Outside the urban area, Junqueirópolis is a hilly, agricultural region that produces valuable crops that thrive in a subtropical climate. For this reason the municipality promotes itself as Cidade Verde, "Green City".

Among the fruits grown here, acerola is important enough to the local economy that Junqueirópolis has another nickname -- Capital da Acerola, the "Acerola Capital". In the 1998–1999 season Junqueirópolis produced 2,450 tons of this fruit. The predominant type of acerola produced here is the "Olivier", a variety that is packed with the Vitamin C (1.200 mg/100ml of juice and 1.400 mg/100g of pulp) for which this plant is primarily cultivated and can be cultivated with little pesticide.
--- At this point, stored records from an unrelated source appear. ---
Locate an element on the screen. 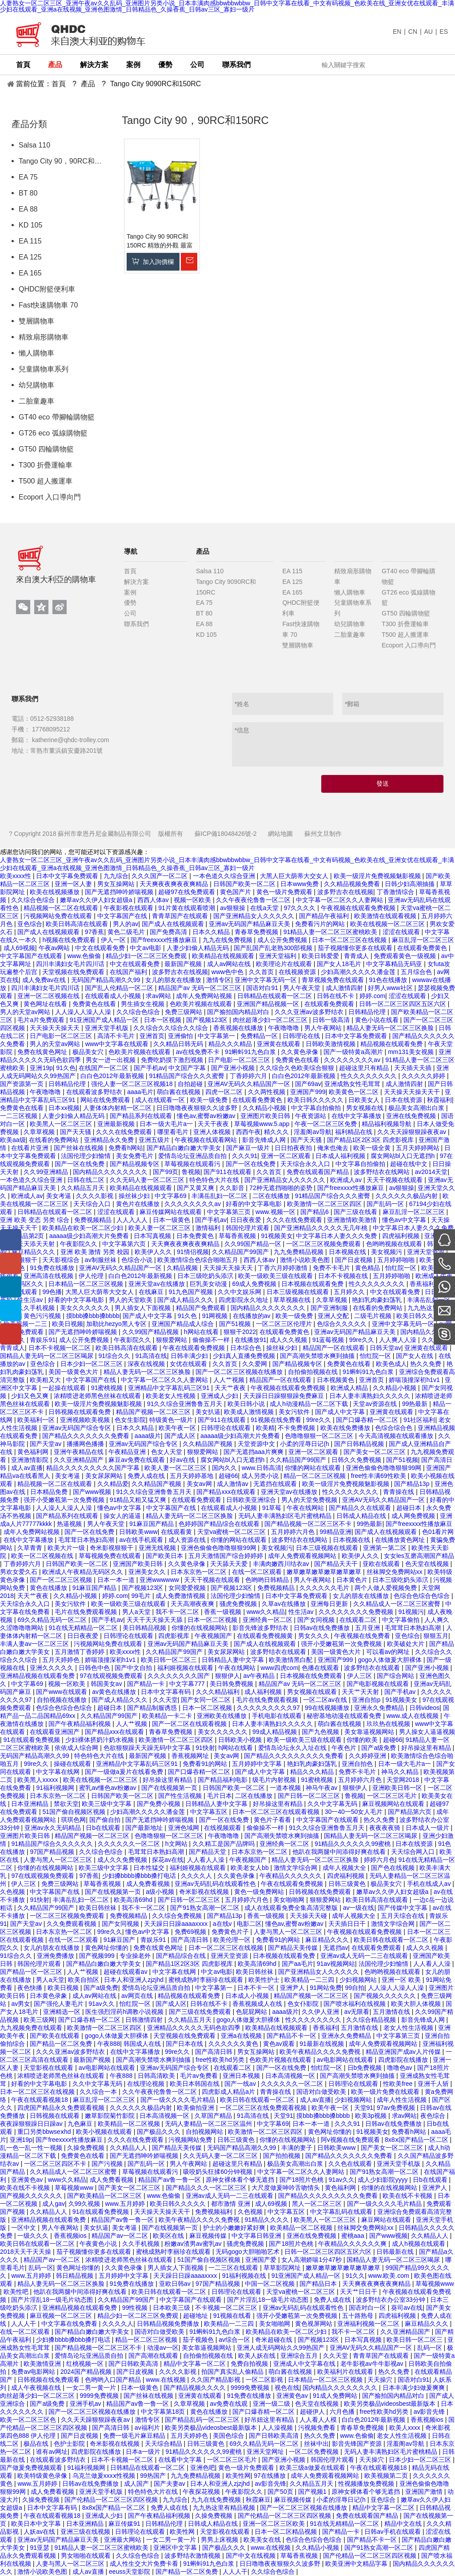  超碰地址 is located at coordinates (196, 2315).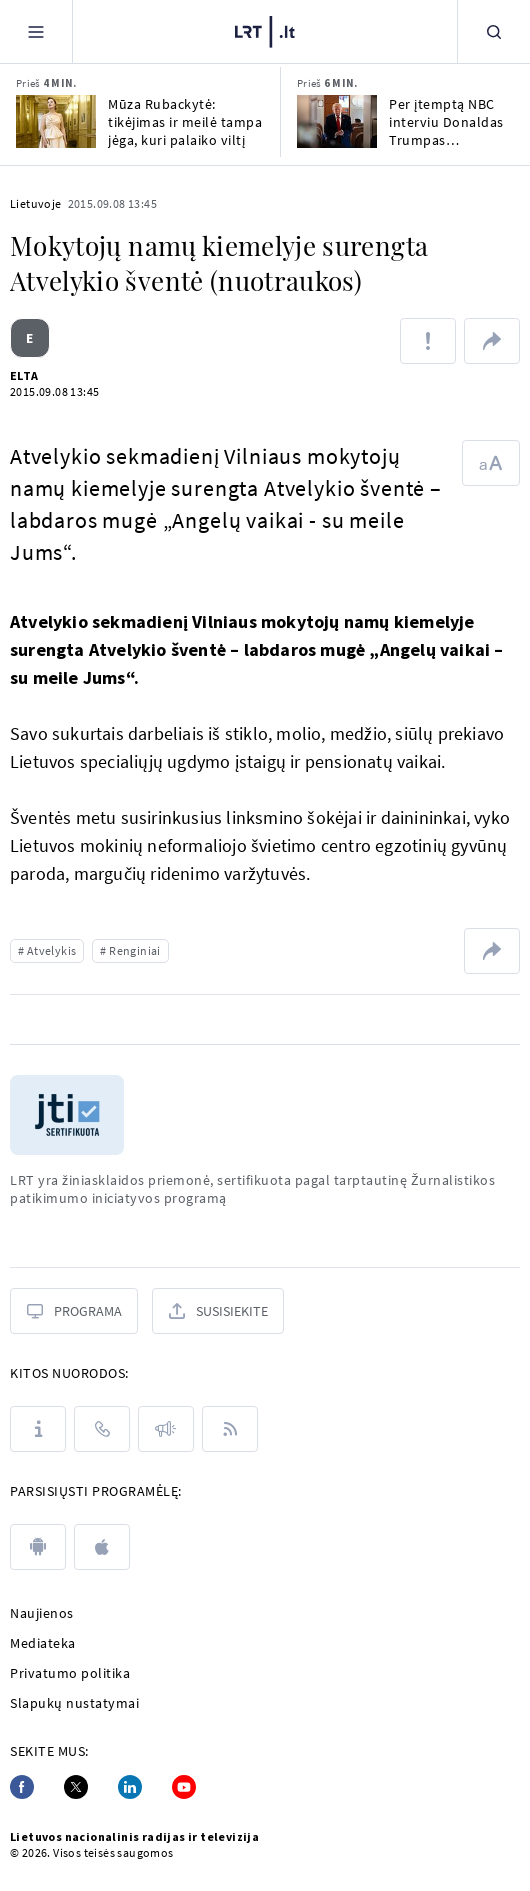 The height and width of the screenshot is (1891, 530). I want to click on ELTA, so click(24, 375).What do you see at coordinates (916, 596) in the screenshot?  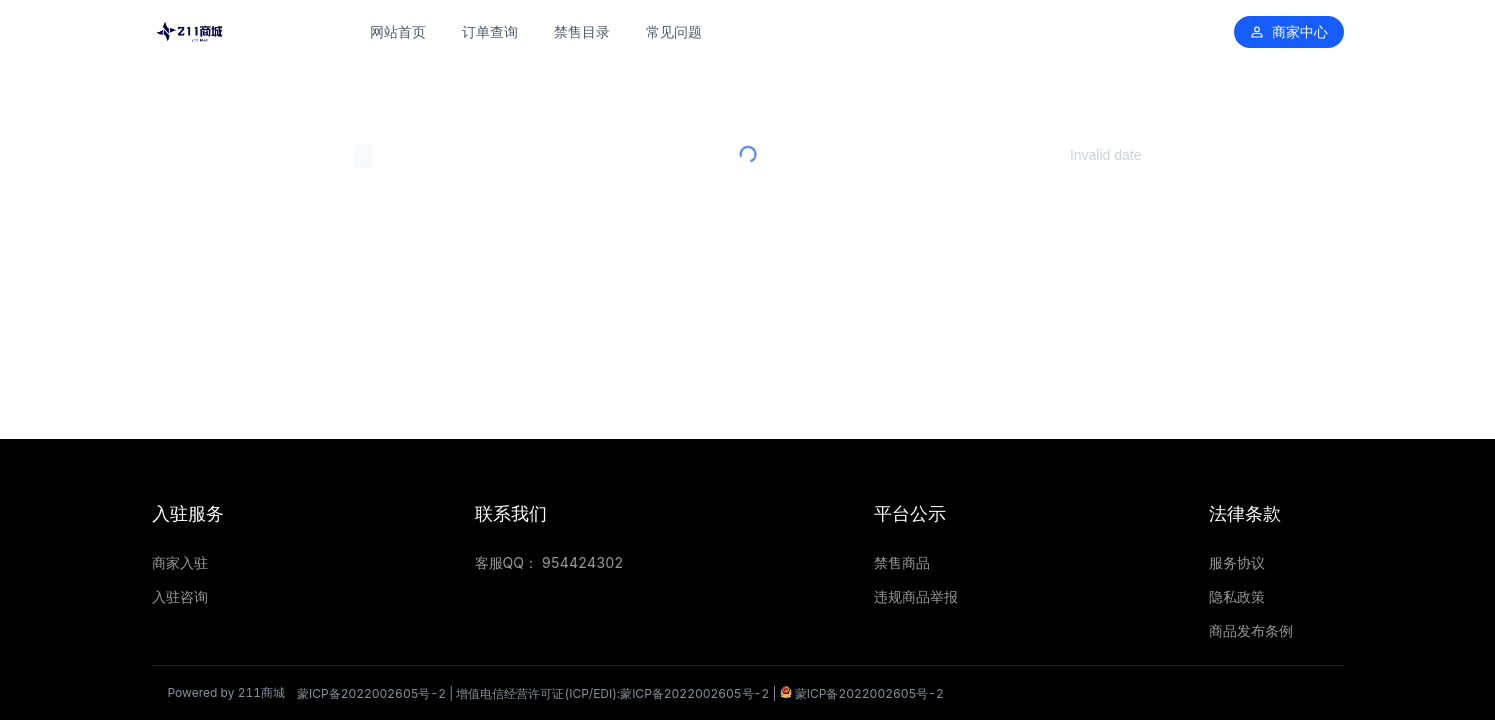 I see `违规商品举报` at bounding box center [916, 596].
Junqueirópolis is also known for its grapes. Among the most widely cultivated varieties of grape in Junqueirópolis are Itália, Benitaka, Brazil and Ruby. Grapes from this region are made into table wines of excellent quality.

Other major crops grown in Junqueirópolis are maize, cotton, and coffee. The importance of produce production to this region is demonstrated in the depiction of the municipal coat of arms shown above which has been illustrated with acerola, grapes, sugarcane, etc.

== Media ==
In telecommunications, the city was served by Telecomunicações de São Paulo. In July 1998, this company was acquired by Telefónica, which adopted the Vivo brand in 2012. The company is currently an operator of cell phones, fixed lines, internet (fiber optics/4G) and television (satellite and cable).

==Penitentiary==
The penitentiary in Junqueirópolis was the site of some of the violence of 2006 that swept the prisons of São Paulo state and involved deadly clashes between Primeiro Comando da Capital (a prison gang) and Polícia Militar do Estado de São Paulo (the state police).

== Religion ==

Christianity is present in the city as follows:

=== Catholic Church ===
The Catholic church in the municipality is part of the Roman Catholic Diocese of Marília.

=== Protestant Church ===
The most diverse evangelical beliefs are present in the city, mainly Pentecostal, including the Assemblies of God in Brazil (the largest evangelical church in the country), Christian Congregation in Brazil, among others. These denominations are growing more and more throughout Brazil.